O Diretor Presidente do Ceasa Paraná, Eder Eduardo Bublitz, defende que o espaço é público e precisa ser licitado. “Entendo a revolta, é um momento tenso, são empresas com 20, 30 anos, porém a licitação é para ser feita há muito tempo. Todo mundo busca o seu direito, a gente deve respeitar, mas mais do que tudo a gente deve respeitar a legislação. Hoje, o Ceasa tem uma ação civil pública que nos obriga a fazer a licitação, então cabe a nós cumprir”, explica o Diretor Presidente.

Sobre os questionamentos em relação ao pregão acontecer de forma presencial e não eletrônica, Bublitz diz que é uma tradição do Ceasa e que todas as medidas de prevenção, como distanciamento social e uso de máscaras, serão respeitadas.

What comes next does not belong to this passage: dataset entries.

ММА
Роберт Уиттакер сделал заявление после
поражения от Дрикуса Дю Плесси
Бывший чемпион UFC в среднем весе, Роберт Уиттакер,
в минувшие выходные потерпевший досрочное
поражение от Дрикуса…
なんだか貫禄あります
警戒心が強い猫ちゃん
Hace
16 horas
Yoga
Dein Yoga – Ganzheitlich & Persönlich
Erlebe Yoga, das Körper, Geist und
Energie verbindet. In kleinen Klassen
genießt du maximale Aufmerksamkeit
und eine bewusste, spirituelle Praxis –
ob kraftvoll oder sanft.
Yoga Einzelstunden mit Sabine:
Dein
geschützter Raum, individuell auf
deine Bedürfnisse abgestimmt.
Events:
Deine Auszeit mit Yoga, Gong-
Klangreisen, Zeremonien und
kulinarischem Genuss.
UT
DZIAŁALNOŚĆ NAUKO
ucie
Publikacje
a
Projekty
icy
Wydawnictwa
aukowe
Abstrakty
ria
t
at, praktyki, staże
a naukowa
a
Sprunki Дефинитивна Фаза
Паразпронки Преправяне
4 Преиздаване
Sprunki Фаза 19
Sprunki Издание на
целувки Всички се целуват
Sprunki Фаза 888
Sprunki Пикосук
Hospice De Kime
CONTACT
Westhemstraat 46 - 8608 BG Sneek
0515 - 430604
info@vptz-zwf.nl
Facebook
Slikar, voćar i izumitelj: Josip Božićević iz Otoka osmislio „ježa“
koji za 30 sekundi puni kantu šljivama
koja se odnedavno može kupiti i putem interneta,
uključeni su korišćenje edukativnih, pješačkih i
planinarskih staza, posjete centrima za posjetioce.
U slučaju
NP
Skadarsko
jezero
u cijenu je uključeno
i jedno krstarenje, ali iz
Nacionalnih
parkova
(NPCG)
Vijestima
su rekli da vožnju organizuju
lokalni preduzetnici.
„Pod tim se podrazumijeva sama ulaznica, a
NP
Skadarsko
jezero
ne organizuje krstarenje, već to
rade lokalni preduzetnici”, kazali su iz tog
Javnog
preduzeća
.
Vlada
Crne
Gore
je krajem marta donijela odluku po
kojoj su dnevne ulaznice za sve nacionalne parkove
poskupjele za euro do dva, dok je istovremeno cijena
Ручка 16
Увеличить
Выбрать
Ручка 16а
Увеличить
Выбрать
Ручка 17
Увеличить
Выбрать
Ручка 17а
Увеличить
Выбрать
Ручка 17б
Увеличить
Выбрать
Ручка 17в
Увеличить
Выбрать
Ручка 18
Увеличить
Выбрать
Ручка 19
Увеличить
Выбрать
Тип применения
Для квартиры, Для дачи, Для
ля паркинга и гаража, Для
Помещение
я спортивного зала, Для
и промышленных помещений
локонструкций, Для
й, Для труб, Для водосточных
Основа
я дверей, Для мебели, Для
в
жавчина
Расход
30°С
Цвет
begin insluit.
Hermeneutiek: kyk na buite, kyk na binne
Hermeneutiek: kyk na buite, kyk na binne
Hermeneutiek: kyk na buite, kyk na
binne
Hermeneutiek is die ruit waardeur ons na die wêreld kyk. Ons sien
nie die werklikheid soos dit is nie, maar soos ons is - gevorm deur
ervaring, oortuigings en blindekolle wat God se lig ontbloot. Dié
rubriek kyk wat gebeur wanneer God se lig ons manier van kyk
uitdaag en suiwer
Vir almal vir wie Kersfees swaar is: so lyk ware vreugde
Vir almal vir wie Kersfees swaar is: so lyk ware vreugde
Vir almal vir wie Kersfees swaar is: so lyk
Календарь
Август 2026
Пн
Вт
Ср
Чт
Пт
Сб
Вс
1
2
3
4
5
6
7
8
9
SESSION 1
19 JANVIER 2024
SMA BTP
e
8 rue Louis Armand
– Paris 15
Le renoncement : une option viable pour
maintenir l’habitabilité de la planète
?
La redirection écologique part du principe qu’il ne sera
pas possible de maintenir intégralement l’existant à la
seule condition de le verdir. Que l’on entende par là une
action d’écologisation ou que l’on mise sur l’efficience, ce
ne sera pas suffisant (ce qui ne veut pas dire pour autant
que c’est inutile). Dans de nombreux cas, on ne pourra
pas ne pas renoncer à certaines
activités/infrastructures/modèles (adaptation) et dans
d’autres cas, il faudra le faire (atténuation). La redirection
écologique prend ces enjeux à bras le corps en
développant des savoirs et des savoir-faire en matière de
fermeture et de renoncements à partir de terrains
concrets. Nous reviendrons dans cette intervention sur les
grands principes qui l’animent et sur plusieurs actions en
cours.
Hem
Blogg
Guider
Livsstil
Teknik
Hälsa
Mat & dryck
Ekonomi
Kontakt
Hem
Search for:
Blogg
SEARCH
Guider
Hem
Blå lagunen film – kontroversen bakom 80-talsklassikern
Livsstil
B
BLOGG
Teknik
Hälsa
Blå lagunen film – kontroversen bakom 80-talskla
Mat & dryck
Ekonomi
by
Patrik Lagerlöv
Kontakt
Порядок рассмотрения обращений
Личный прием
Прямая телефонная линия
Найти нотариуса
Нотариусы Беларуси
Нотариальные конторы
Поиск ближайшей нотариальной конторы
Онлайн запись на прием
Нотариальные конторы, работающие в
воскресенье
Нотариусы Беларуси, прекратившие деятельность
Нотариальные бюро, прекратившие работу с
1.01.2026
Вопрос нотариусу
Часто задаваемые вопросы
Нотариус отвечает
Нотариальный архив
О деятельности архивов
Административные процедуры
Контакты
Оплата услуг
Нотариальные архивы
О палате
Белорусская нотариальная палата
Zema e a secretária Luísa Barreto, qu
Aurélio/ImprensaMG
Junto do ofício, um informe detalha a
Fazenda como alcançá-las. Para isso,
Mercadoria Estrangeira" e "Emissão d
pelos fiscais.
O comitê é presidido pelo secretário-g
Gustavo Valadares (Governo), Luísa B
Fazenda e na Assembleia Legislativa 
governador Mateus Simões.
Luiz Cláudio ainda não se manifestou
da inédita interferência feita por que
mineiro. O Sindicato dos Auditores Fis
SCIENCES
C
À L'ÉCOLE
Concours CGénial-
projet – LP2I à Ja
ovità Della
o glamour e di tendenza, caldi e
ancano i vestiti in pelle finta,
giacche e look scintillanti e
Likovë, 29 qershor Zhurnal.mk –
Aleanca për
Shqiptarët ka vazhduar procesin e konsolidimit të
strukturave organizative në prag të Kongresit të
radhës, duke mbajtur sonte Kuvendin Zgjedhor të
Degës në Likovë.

A opção pelo sistema presencial foi justificado também tendo em vista as dificuldades de muitos comerciantes e agricultores com o acesso à internet.

Lei 20.302/2020

A Lei 20.302/2020 sancionada pelo governador Ratinho Júnior no dia 31 de agosto de 2020 regulamenta a organização e o funcionamento dos mercados de produtos alimentares geridos pelo Ceasa Paraná. Com isso, a direção do Ceasa fará um processo de recadastramento de todos os permissionários e particulares autorizados que atuam no mercado.

Os comerciantes que estão tendo os boxes licitados reclamam que foram excluídos do processo de recadastramento. “Essa lei foi promulgada em 31 de agosto, quando o edital de licitação já havia sido publicado. O edital está no site, publicado e com total transparência”, defende o Diretor Presidente da Ceasa.

Ceasa Curitiba

Estão instaladas na Ceasa Curitiba 410 empresas atacadistas que comercializam hortigranjeiros, flores e plantas ornamentais. Outras 44 empresas negociam produtos atípicos, sendo que a unidade dispõem de 15 áreas específicas de lanchonetes e restaurantes, e ainda de três instituições financeiras.

A Ceasa Curitiba tem área total de 510 mil metros quadrados, sendo que 196 mil metros quadrados são urbanizadas, e outros 72 mil metros quadrados de área construída. Circulam em média por dia na Ceasa Curitiba, cerca de 22 mil pessoas, entre produtores, permissionários atacadistas, trabalhadores em geral e compradores.